ALGORITHMS, Dec 2016

Pizzagate

In early October 2016, Wikileaks posted a dump of 20,000 hacked emails from the Gmail account of John Podesta, Hillary Clinton’s campaign chairman. Users on an internet message board called 8chan/pol/—short for “politically incorrect”—immediately began combing through the emails looking for damaging material about Hillary Clinton. Using social media, they spread allegations that George Soros was funding liberal protesters to disrupt Trump rallies, that a vast ring of pedophiles was operating out of a Chevy Chase, Maryland pizza parlor, and that Clinton had a secret desire to assassinate Julian Assange.
Alex Jones's podcast called Info-War falsely reported specifically that Hillary Clinton was sexually abusing children during satanic rituals in the basement of Comet Ping Pong, a pizza store outside of Washington, D.C. Listeners of the podcast spread the conspiracy theory on 4chan, 8chan, and twitter. This misinformation lead Edgar Maddison to travel from North Carolina and fire three shots from an AR-15 rifle. No one was injured.

SOCIAL MEDIA, 2016

Misleading News Directed at Michigan Voters

Phillip N. Howard, a professor at the University of Oxford, found that almost half of all news directed at Michigan was fake.

ALGORITHMS, Aug 2019

The El Paso Walmart Shooter was Inspired by a Popular 8chan Theory Called "The Great Replacement"

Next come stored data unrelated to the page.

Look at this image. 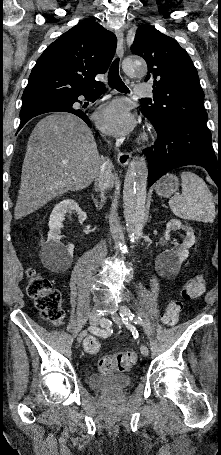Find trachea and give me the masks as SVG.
<instances>
[{"label": "trachea", "mask_w": 221, "mask_h": 455, "mask_svg": "<svg viewBox=\"0 0 221 455\" xmlns=\"http://www.w3.org/2000/svg\"><path fill=\"white\" fill-rule=\"evenodd\" d=\"M108 84L110 87H113L122 93H129V89L123 83L122 79L119 76V58H116L109 69L108 73ZM146 99V98H143Z\"/></svg>", "instance_id": "obj_1"}]
</instances>
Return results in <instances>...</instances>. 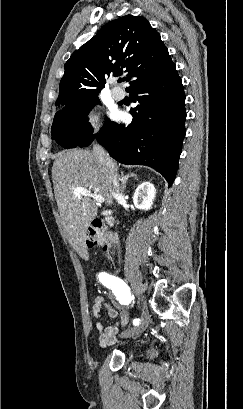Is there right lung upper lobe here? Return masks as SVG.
I'll return each instance as SVG.
<instances>
[{
    "label": "right lung upper lobe",
    "mask_w": 243,
    "mask_h": 409,
    "mask_svg": "<svg viewBox=\"0 0 243 409\" xmlns=\"http://www.w3.org/2000/svg\"><path fill=\"white\" fill-rule=\"evenodd\" d=\"M174 66L159 33L145 18L122 16L104 25L65 63L56 105L98 97L106 78L122 71L127 73L129 89Z\"/></svg>",
    "instance_id": "obj_1"
}]
</instances>
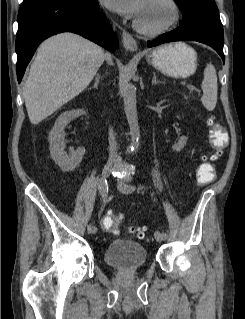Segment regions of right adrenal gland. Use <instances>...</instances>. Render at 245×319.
<instances>
[{"instance_id": "right-adrenal-gland-1", "label": "right adrenal gland", "mask_w": 245, "mask_h": 319, "mask_svg": "<svg viewBox=\"0 0 245 319\" xmlns=\"http://www.w3.org/2000/svg\"><path fill=\"white\" fill-rule=\"evenodd\" d=\"M100 80H101L100 74H96V76H95V82H94V85H93L92 88L98 89V85H99Z\"/></svg>"}]
</instances>
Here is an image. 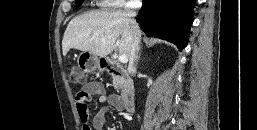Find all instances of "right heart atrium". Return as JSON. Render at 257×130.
I'll return each mask as SVG.
<instances>
[{
  "label": "right heart atrium",
  "mask_w": 257,
  "mask_h": 130,
  "mask_svg": "<svg viewBox=\"0 0 257 130\" xmlns=\"http://www.w3.org/2000/svg\"><path fill=\"white\" fill-rule=\"evenodd\" d=\"M103 7H124L133 4L136 0H98Z\"/></svg>",
  "instance_id": "right-heart-atrium-1"
}]
</instances>
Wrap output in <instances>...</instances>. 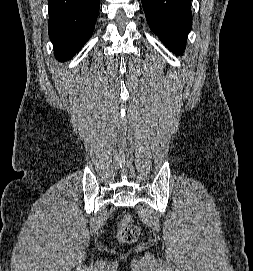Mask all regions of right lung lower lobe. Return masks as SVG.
<instances>
[{"label": "right lung lower lobe", "instance_id": "1", "mask_svg": "<svg viewBox=\"0 0 253 271\" xmlns=\"http://www.w3.org/2000/svg\"><path fill=\"white\" fill-rule=\"evenodd\" d=\"M100 0H48L49 37L59 61L72 58L91 37Z\"/></svg>", "mask_w": 253, "mask_h": 271}]
</instances>
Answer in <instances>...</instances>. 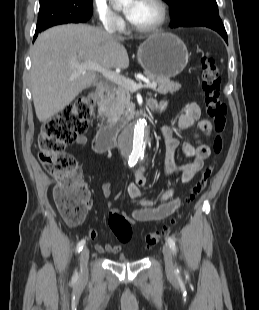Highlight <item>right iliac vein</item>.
I'll use <instances>...</instances> for the list:
<instances>
[{
  "label": "right iliac vein",
  "instance_id": "right-iliac-vein-1",
  "mask_svg": "<svg viewBox=\"0 0 259 310\" xmlns=\"http://www.w3.org/2000/svg\"><path fill=\"white\" fill-rule=\"evenodd\" d=\"M88 259H89V250H88V248L85 247L81 251V254H80V267H81L80 277L82 279H85L87 277Z\"/></svg>",
  "mask_w": 259,
  "mask_h": 310
}]
</instances>
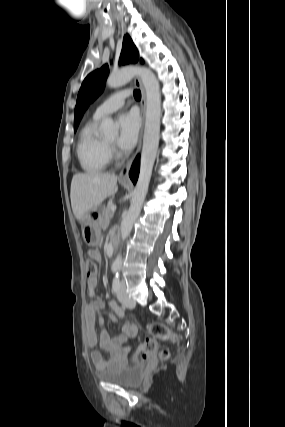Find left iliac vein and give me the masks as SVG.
<instances>
[{"label":"left iliac vein","instance_id":"obj_1","mask_svg":"<svg viewBox=\"0 0 285 427\" xmlns=\"http://www.w3.org/2000/svg\"><path fill=\"white\" fill-rule=\"evenodd\" d=\"M117 298L120 303L125 307L130 309L135 307V301L128 296L126 291V285L123 281L119 284V288L117 290Z\"/></svg>","mask_w":285,"mask_h":427}]
</instances>
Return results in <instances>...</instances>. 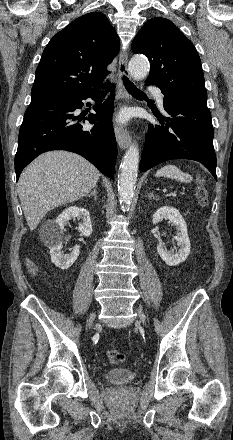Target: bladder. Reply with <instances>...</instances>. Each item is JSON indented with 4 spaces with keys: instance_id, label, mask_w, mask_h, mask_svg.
Wrapping results in <instances>:
<instances>
[{
    "instance_id": "bladder-1",
    "label": "bladder",
    "mask_w": 233,
    "mask_h": 440,
    "mask_svg": "<svg viewBox=\"0 0 233 440\" xmlns=\"http://www.w3.org/2000/svg\"><path fill=\"white\" fill-rule=\"evenodd\" d=\"M104 377L113 385L124 386L134 379L135 372L130 368H113L106 371Z\"/></svg>"
}]
</instances>
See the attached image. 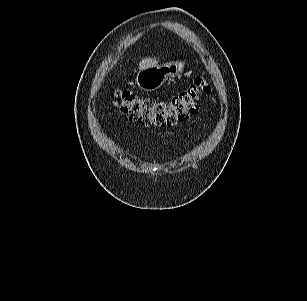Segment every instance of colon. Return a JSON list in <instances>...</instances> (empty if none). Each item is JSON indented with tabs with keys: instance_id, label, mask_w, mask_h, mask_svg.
Here are the masks:
<instances>
[{
	"instance_id": "5ec220e1",
	"label": "colon",
	"mask_w": 307,
	"mask_h": 301,
	"mask_svg": "<svg viewBox=\"0 0 307 301\" xmlns=\"http://www.w3.org/2000/svg\"><path fill=\"white\" fill-rule=\"evenodd\" d=\"M211 86L203 77H197L185 90L167 100L137 96L128 91L114 93L115 105L129 119L143 125L171 126L187 120L198 109V103Z\"/></svg>"
}]
</instances>
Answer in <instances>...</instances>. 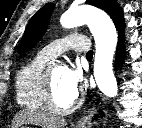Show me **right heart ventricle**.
Wrapping results in <instances>:
<instances>
[{
    "label": "right heart ventricle",
    "mask_w": 142,
    "mask_h": 128,
    "mask_svg": "<svg viewBox=\"0 0 142 128\" xmlns=\"http://www.w3.org/2000/svg\"><path fill=\"white\" fill-rule=\"evenodd\" d=\"M49 60V58L39 53L18 72L16 77V97L17 102L22 107L31 110L46 108L44 82L46 65Z\"/></svg>",
    "instance_id": "e07e8e85"
}]
</instances>
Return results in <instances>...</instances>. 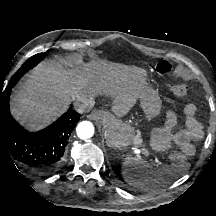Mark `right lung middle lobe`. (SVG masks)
Instances as JSON below:
<instances>
[{"label":"right lung middle lobe","instance_id":"right-lung-middle-lobe-1","mask_svg":"<svg viewBox=\"0 0 216 216\" xmlns=\"http://www.w3.org/2000/svg\"><path fill=\"white\" fill-rule=\"evenodd\" d=\"M46 54L47 52L39 53L29 58L22 65V67L14 74L10 82H12V84H15L28 70L36 66L45 57Z\"/></svg>","mask_w":216,"mask_h":216}]
</instances>
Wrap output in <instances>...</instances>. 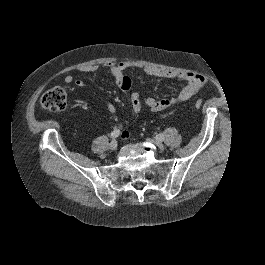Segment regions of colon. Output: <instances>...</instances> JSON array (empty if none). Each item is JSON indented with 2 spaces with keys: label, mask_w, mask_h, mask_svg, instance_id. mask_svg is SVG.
Returning <instances> with one entry per match:
<instances>
[{
  "label": "colon",
  "mask_w": 265,
  "mask_h": 265,
  "mask_svg": "<svg viewBox=\"0 0 265 265\" xmlns=\"http://www.w3.org/2000/svg\"><path fill=\"white\" fill-rule=\"evenodd\" d=\"M40 103L44 109L54 112L63 111L67 106V93L61 87L51 88L42 95ZM201 106V100H197L194 104L197 109Z\"/></svg>",
  "instance_id": "1"
}]
</instances>
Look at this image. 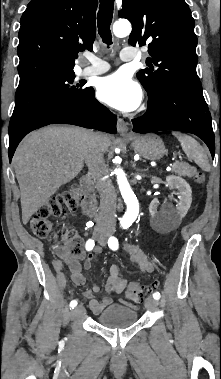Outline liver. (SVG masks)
<instances>
[{"label": "liver", "instance_id": "6515ba94", "mask_svg": "<svg viewBox=\"0 0 221 379\" xmlns=\"http://www.w3.org/2000/svg\"><path fill=\"white\" fill-rule=\"evenodd\" d=\"M89 133L78 127L48 126L21 141L13 165L21 192L23 224H27L62 185L80 173ZM98 141L102 152H106L109 137L98 134Z\"/></svg>", "mask_w": 221, "mask_h": 379}]
</instances>
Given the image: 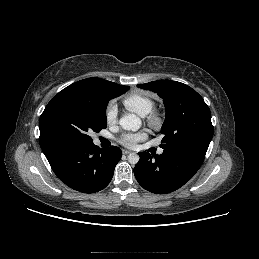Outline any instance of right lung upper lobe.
Here are the masks:
<instances>
[{"label":"right lung upper lobe","instance_id":"right-lung-upper-lobe-1","mask_svg":"<svg viewBox=\"0 0 259 259\" xmlns=\"http://www.w3.org/2000/svg\"><path fill=\"white\" fill-rule=\"evenodd\" d=\"M115 87L125 89L129 86H122L101 78H88L75 82L60 92L71 93L90 101H100L104 98L108 90H111Z\"/></svg>","mask_w":259,"mask_h":259}]
</instances>
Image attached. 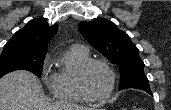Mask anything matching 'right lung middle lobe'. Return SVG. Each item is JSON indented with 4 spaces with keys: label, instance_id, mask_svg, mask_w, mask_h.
Returning a JSON list of instances; mask_svg holds the SVG:
<instances>
[{
    "label": "right lung middle lobe",
    "instance_id": "right-lung-middle-lobe-1",
    "mask_svg": "<svg viewBox=\"0 0 171 110\" xmlns=\"http://www.w3.org/2000/svg\"><path fill=\"white\" fill-rule=\"evenodd\" d=\"M46 55L26 53L15 47H4L0 56V77L14 70H28L41 77Z\"/></svg>",
    "mask_w": 171,
    "mask_h": 110
}]
</instances>
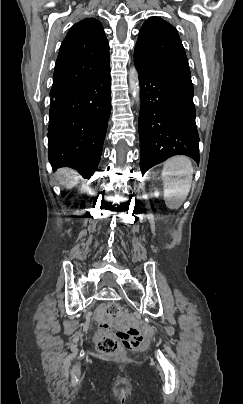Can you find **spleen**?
<instances>
[{
  "instance_id": "3e777b00",
  "label": "spleen",
  "mask_w": 243,
  "mask_h": 404,
  "mask_svg": "<svg viewBox=\"0 0 243 404\" xmlns=\"http://www.w3.org/2000/svg\"><path fill=\"white\" fill-rule=\"evenodd\" d=\"M193 168L187 156H174L162 170L164 198L168 208H177L178 200L187 198L192 184ZM175 200V204H171Z\"/></svg>"
}]
</instances>
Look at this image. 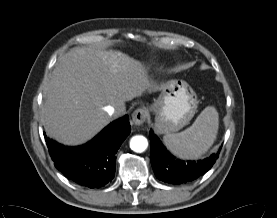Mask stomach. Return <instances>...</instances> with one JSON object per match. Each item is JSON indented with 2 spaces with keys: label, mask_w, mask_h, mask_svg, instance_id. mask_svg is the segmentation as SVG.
Listing matches in <instances>:
<instances>
[{
  "label": "stomach",
  "mask_w": 277,
  "mask_h": 218,
  "mask_svg": "<svg viewBox=\"0 0 277 218\" xmlns=\"http://www.w3.org/2000/svg\"><path fill=\"white\" fill-rule=\"evenodd\" d=\"M196 93L183 80L163 84L160 96L151 106L155 113V129L161 134H172L188 125L197 112Z\"/></svg>",
  "instance_id": "0dacf381"
}]
</instances>
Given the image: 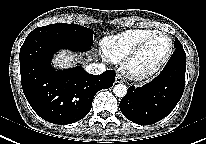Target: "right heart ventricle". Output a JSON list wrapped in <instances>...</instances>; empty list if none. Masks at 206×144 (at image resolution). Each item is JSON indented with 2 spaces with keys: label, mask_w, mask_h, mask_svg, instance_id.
<instances>
[{
  "label": "right heart ventricle",
  "mask_w": 206,
  "mask_h": 144,
  "mask_svg": "<svg viewBox=\"0 0 206 144\" xmlns=\"http://www.w3.org/2000/svg\"><path fill=\"white\" fill-rule=\"evenodd\" d=\"M156 32L153 29H131L103 39L101 49L112 62L123 61L146 37Z\"/></svg>",
  "instance_id": "e07e8e85"
}]
</instances>
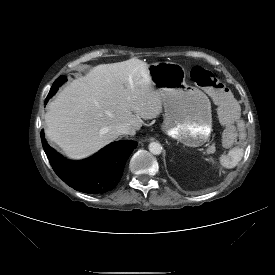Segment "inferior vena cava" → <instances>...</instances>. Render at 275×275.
I'll return each mask as SVG.
<instances>
[{
	"label": "inferior vena cava",
	"instance_id": "602c4592",
	"mask_svg": "<svg viewBox=\"0 0 275 275\" xmlns=\"http://www.w3.org/2000/svg\"><path fill=\"white\" fill-rule=\"evenodd\" d=\"M111 132L115 136L123 135V134H130L131 126L128 123H119L112 127Z\"/></svg>",
	"mask_w": 275,
	"mask_h": 275
}]
</instances>
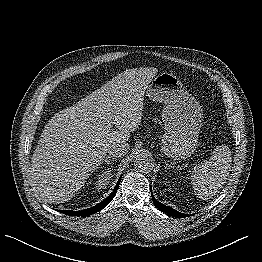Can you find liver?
<instances>
[{
    "instance_id": "1",
    "label": "liver",
    "mask_w": 262,
    "mask_h": 262,
    "mask_svg": "<svg viewBox=\"0 0 262 262\" xmlns=\"http://www.w3.org/2000/svg\"><path fill=\"white\" fill-rule=\"evenodd\" d=\"M157 72L153 67L127 69L48 121L29 172L31 185L46 202L70 200L109 147L129 140L141 123L144 94Z\"/></svg>"
}]
</instances>
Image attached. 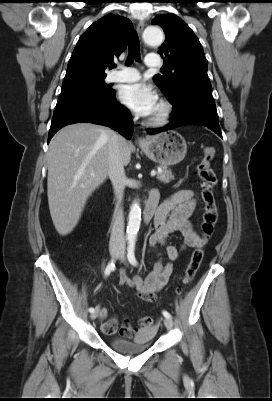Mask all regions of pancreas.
I'll return each instance as SVG.
<instances>
[{"label": "pancreas", "mask_w": 272, "mask_h": 401, "mask_svg": "<svg viewBox=\"0 0 272 401\" xmlns=\"http://www.w3.org/2000/svg\"><path fill=\"white\" fill-rule=\"evenodd\" d=\"M162 171L157 173V179L163 183H169L174 180V175L167 166H161Z\"/></svg>", "instance_id": "obj_1"}]
</instances>
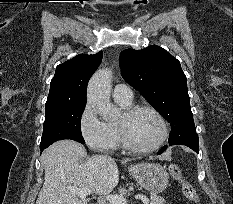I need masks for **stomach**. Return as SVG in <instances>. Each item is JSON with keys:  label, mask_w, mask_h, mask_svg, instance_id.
Returning <instances> with one entry per match:
<instances>
[{"label": "stomach", "mask_w": 233, "mask_h": 204, "mask_svg": "<svg viewBox=\"0 0 233 204\" xmlns=\"http://www.w3.org/2000/svg\"><path fill=\"white\" fill-rule=\"evenodd\" d=\"M129 171L137 183L151 194L164 191L169 182L166 169L156 163L132 165L129 167Z\"/></svg>", "instance_id": "0dacf381"}]
</instances>
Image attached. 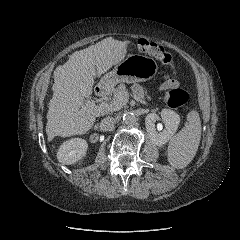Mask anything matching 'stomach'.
Returning <instances> with one entry per match:
<instances>
[{
	"label": "stomach",
	"instance_id": "0dacf381",
	"mask_svg": "<svg viewBox=\"0 0 240 240\" xmlns=\"http://www.w3.org/2000/svg\"><path fill=\"white\" fill-rule=\"evenodd\" d=\"M158 71L156 61L148 56L130 54L103 76L100 84L113 86L120 82L133 83L152 79Z\"/></svg>",
	"mask_w": 240,
	"mask_h": 240
}]
</instances>
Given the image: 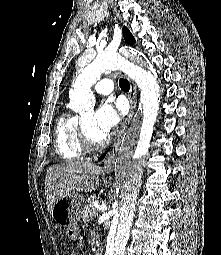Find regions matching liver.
<instances>
[{
	"mask_svg": "<svg viewBox=\"0 0 221 255\" xmlns=\"http://www.w3.org/2000/svg\"><path fill=\"white\" fill-rule=\"evenodd\" d=\"M100 166L91 162L68 161L48 168L45 177L47 210L63 196L75 192H92L99 185Z\"/></svg>",
	"mask_w": 221,
	"mask_h": 255,
	"instance_id": "6515ba94",
	"label": "liver"
}]
</instances>
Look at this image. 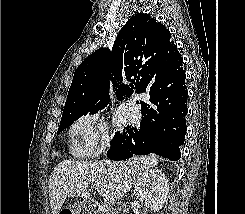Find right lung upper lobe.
<instances>
[{
    "mask_svg": "<svg viewBox=\"0 0 245 214\" xmlns=\"http://www.w3.org/2000/svg\"><path fill=\"white\" fill-rule=\"evenodd\" d=\"M182 63L169 30L149 14L138 13L119 31L112 51L96 50L75 70L63 114L104 108L110 80L120 100L133 89L145 92L150 74L161 68L169 70L173 79L183 78ZM126 80L132 82L131 88Z\"/></svg>",
    "mask_w": 245,
    "mask_h": 214,
    "instance_id": "cb5924a9",
    "label": "right lung upper lobe"
}]
</instances>
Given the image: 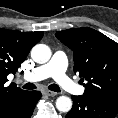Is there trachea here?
Returning a JSON list of instances; mask_svg holds the SVG:
<instances>
[{
  "label": "trachea",
  "instance_id": "3493384b",
  "mask_svg": "<svg viewBox=\"0 0 118 118\" xmlns=\"http://www.w3.org/2000/svg\"><path fill=\"white\" fill-rule=\"evenodd\" d=\"M24 89H27V90H33V89H36V85L33 84V83H26L24 86H23ZM48 89L51 90V91H54V92H60L61 89L59 88L58 85L56 84H51L48 86Z\"/></svg>",
  "mask_w": 118,
  "mask_h": 118
}]
</instances>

Before the shooter opened fire at a Walmart in El Paso, he posted a manifesto on 8chan. It explains his motivation when killing 20 pepole and injurying many more. His post stated his main motivation to go through out a mass shooting of because of a 8chan supremacist theory called "The Great Replacement". The idea is the "secret group of elites" are working to destroy the white race by replacing them with regugees and immigrants. 8chan is the perfect example of a negative agenda setting.